Cohome attorney Aileen Brennan argued Thursday that sprinklers are unnecessary. Cohome clients are high-functioning–she said they all hold jobs–and have demonstrated during fire drills that they can exit swiftly from the house, she said.

Yet these same clients could suffer “irreparable harm,” psychologically, if forced to relocate temporarily for the sprinkler installation, Brennan insisted. Relocation even might jeopardize their federal housing subsidies, she said.

And Cohome would face difficulty affording sprinklers, Brennan said.

Cohome can’t have it both ways, countered Frank Dyevoich, counsel for Mulligan and the town.

Owner Nate Diskint has portrayed his clients as so capable that they only need support and companionship, an arrangement Diskint insists is different than a group home. So, brief disruptions should not faze these clients, Dyevoich posited.

Attorney Frank Dyevoich, representing Morristown and Construction Code Official Brian Mulligan. Nov. 30, 2023. Screenshot by Kevin Coughlin

On the other hand, Diskint told the town zoning board his clients need so much care that a permanent caretaker residence had to be built. Which suggests they need supervision from licensed professionals in a group home, the lawyer said.

Dyevoich added that Mulligan could be held liable if he neglected to enforce town codes and, “God forbid,” tragedy were to occur.

The judge agreed.

“The court does not find by clear and convincing evidence that the comparative hardships or irreparable harm that would be suffered by the plaintiffs in this instance outweigh their need to secure their safety and security, as required under the (town) code,” Minkowitz said.

Nor had Brennan backed up her claims of irreparable harm–or even that relocation of Cohome residents would be necessary, the judge said.

Likewise, he saw no proof that sprinkler costs would be overly burdensome, or that client subsidies were in peril.

When the county construction board of appeals, without explanation, affirmed Morristown’s violations by a 5-1 vote in June, it left Minkowitz with no way to determine if the board had acted in an “arbitrary, capricious and unreasonable” manner, as Cohome alleged.

“I am in a conundrum,” he said, encouraging both sides to amicably resolve their differences.

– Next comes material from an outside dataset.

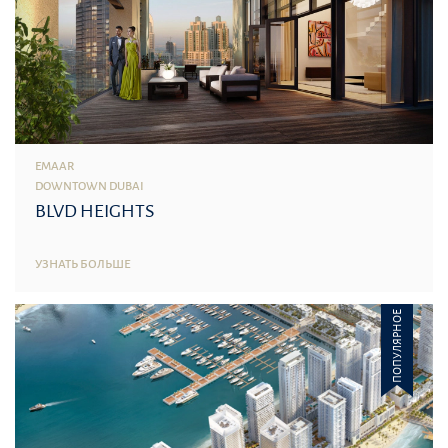
EMAAR
DOWNTOWN DUBAI
BLVD HEIGHTS
УЗНАТЬ БОЛЬШЕ
ПОПУЛЯРНОЕ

The judge remanded that portion of the case back to the county board, to state its reasons for the record–if Cohome opts to pursue the matter.

Because of the ambiguity surrounding the board’s decision, Minkowitz voided subsequent town violations leveled against Cohome for failure to comply.

And he threw out everything else, “without prejudice.” Meaning Cohome can try again.